** RECORDS FOR THIS TASK follows **
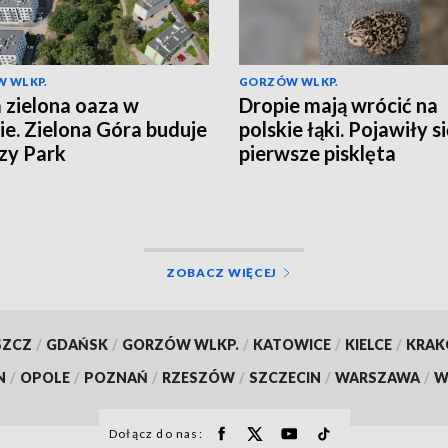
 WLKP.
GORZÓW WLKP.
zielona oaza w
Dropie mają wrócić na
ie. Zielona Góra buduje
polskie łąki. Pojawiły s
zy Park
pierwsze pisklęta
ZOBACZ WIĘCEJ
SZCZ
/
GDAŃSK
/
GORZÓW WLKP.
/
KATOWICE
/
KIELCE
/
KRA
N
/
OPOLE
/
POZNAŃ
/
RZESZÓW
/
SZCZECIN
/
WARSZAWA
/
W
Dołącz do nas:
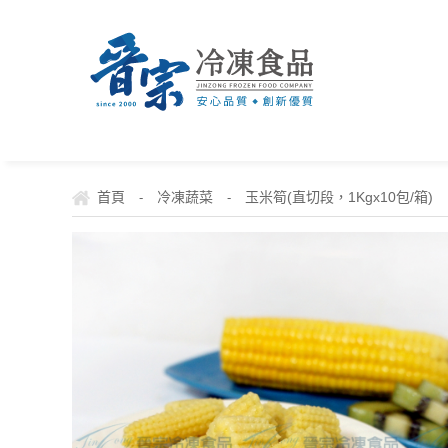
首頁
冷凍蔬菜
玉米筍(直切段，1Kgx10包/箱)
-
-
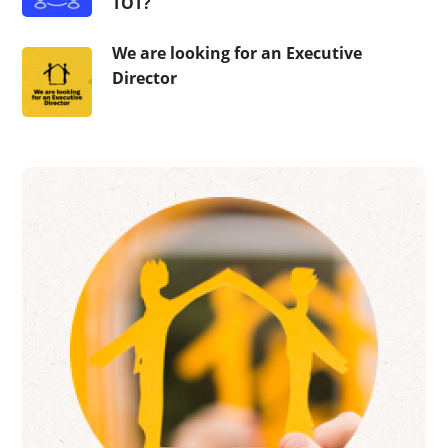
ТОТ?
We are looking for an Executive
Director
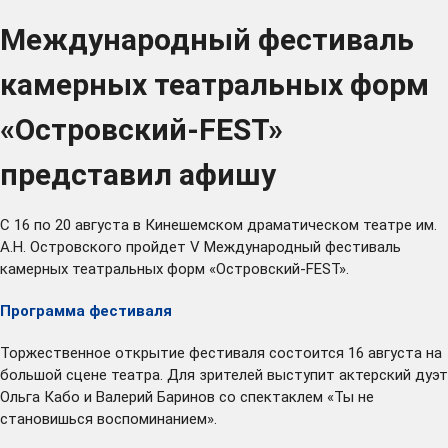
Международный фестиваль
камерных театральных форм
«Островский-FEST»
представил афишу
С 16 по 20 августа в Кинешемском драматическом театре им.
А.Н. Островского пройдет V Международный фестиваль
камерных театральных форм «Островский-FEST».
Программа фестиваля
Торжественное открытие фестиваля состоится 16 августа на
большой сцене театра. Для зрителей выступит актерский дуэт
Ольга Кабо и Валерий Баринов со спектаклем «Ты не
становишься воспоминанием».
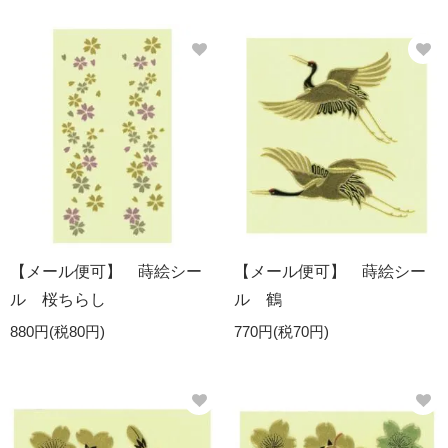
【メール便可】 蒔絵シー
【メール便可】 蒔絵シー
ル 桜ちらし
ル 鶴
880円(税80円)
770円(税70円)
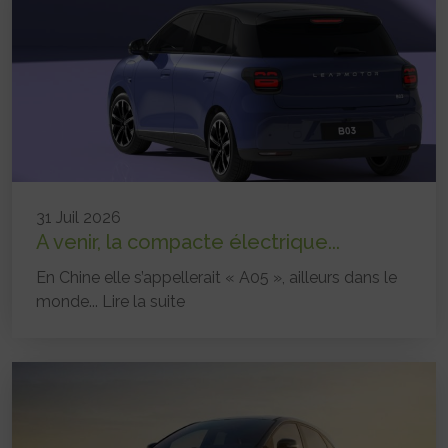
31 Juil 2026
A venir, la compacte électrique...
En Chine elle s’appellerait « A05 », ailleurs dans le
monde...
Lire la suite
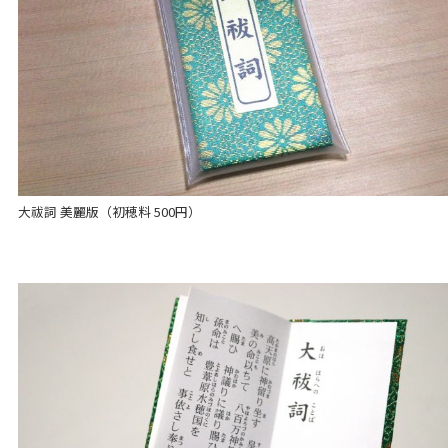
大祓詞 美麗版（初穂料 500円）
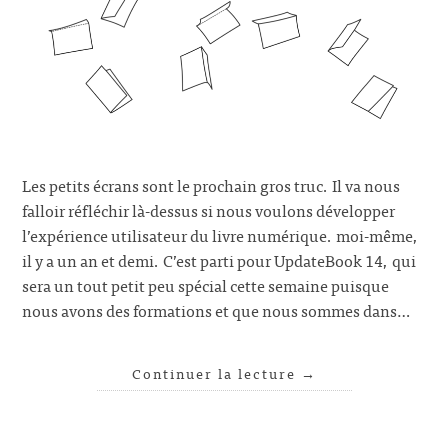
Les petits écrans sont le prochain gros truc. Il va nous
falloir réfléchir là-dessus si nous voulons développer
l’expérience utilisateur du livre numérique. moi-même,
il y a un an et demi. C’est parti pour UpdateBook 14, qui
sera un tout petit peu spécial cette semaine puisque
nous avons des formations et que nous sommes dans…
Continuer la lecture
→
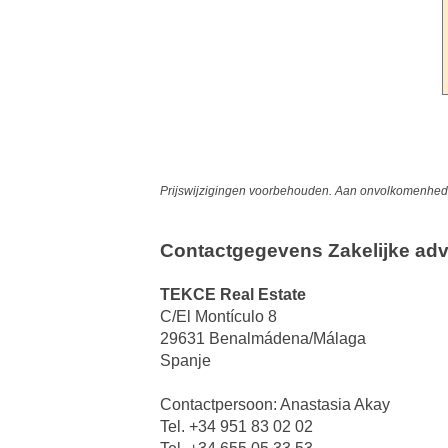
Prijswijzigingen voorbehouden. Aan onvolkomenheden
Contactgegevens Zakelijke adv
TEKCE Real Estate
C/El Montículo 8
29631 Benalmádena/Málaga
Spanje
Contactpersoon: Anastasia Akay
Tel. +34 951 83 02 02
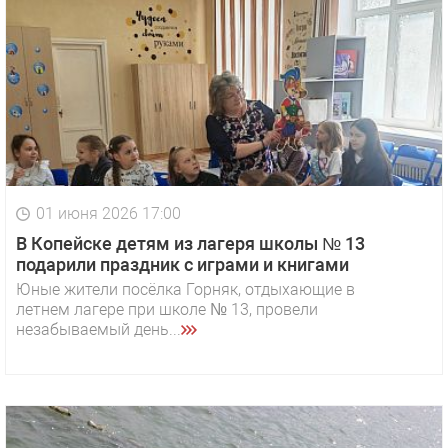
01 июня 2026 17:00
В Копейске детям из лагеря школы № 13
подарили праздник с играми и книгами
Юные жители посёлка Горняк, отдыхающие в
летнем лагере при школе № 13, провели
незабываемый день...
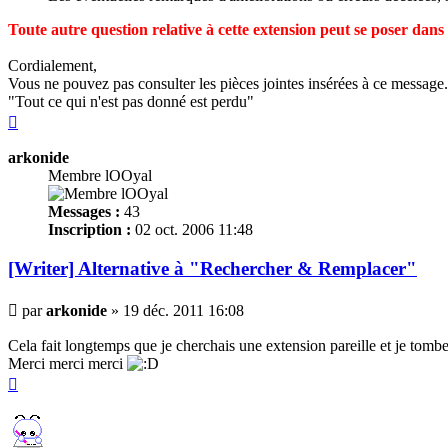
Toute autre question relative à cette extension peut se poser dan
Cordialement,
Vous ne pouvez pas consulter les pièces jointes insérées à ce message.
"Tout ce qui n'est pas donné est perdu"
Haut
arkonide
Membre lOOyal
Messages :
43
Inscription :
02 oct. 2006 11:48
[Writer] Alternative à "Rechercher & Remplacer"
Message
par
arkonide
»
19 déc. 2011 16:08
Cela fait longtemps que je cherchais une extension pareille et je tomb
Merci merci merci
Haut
** End of RECORDS FOR THIS TASK **
Give every record again word for word, pictures excluded.

 WLKP.
GORZÓW WLKP.
zielona oaza w
Dropie mają wrócić na
ie. Zielona Góra buduje
polskie łąki. Pojawiły s
zy Park
pierwsze pisklęta
ZOBACZ WIĘCEJ
SZCZ
/
GDAŃSK
/
GORZÓW WLKP.
/
KATOWICE
/
KIELCE
/
KRA
N
/
OPOLE
/
POZNAŃ
/
RZESZÓW
/
SZCZECIN
/
WARSZAWA
/
W
Dołącz do nas:
首頁
冷凍蔬菜
玉米筍(直切段，1Kgx10包/箱)
-
-
ТОТ?
We are looking for an Executive
Director
Международный фестиваль
камерных театральных форм
«Островский-FEST»
представил афишу
С 16 по 20 августа в Кинешемском драматическом театре им.
А.Н. Островского пройдет V Международный фестиваль
камерных театральных форм «Островский-FEST».
Программа фестиваля
Торжественное открытие фестиваля состоится 16 августа на
большой сцене театра. Для зрителей выступит актерский дуэт
Ольга Кабо и Валерий Баринов со спектаклем «Ты не
становишься воспоминанием».
【メール便可】 蒔絵シー
【メール便可】 蒔絵シー
ル 桜ちらし
ル 鶴
880円(税80円)
770円(税70円)
31 Juil 2026
A venir, la compacte électrique...
En Chine elle s’appellerait « A05 », ailleurs dans le
monde...
Lire la suite
大祓詞 美麗版（初穂料 500円）
Les petits écrans sont le prochain gros truc. Il va nous
falloir réfléchir là-dessus si nous voulons développer
l’expérience utilisateur du livre numérique. moi-même,
il y a un an et demi. C’est parti pour UpdateBook 14, qui
sera un tout petit peu spécial cette semaine puisque
nous avons des formations et que nous sommes dans…
Continuer la lecture
→
Prijswijzigingen voorbehouden. Aan onvolkomenheden
Contactgegevens Zakelijke adv
TEKCE Real Estate
C/El Montículo 8
29631 Benalmádena/Málaga
Spanje
Contactpersoon: Anastasia Akay
Tel. +34 951 83 02 02
01 июня 2026 17:00
В Копейске детям из лагеря школы № 13
подарили праздник с играми и книгами
Юные жители посёлка Горняк, отдыхающие в
летнем лагере при школе № 13, провели
незабываемый день...
Toute autre question relative à cette extension peut se poser dan
Cordialement,
Vous ne pouvez pas consulter les pièces jointes insérées à ce message.
"Tout ce qui n'est pas donné est perdu"
Haut
arkonide
Membre lOOyal
Messages :
43
Inscription :
02 oct. 2006 11:48
[Writer] Alternative à "Rechercher & Remplacer"
Message
par
arkonide
»
19 déc. 2011 16:08
Cela fait longtemps que je cherchais une extension pareille et je tomb
Merci merci merci
Haut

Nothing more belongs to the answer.